***** Extracted records
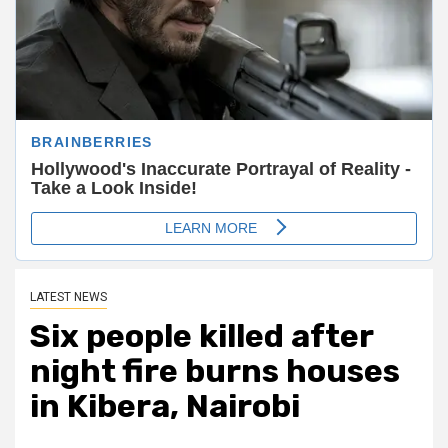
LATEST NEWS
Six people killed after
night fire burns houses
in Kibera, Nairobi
**********
***** Extracted records
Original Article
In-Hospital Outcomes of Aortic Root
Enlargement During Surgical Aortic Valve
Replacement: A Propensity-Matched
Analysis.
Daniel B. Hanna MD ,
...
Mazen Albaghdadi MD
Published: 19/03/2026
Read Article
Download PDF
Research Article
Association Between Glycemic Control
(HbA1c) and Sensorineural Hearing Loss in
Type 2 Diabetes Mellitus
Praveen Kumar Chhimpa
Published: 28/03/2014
**********
- **Task requirements**:
Return, word for word, the lines of the data above from the line with "LATEST NEWS" through the line with "in Kibera, Nairobi", inclusive.

- **Task solution**:
LATEST NEWS
Six people killed after
night fire burns houses
in Kibera, Nairobi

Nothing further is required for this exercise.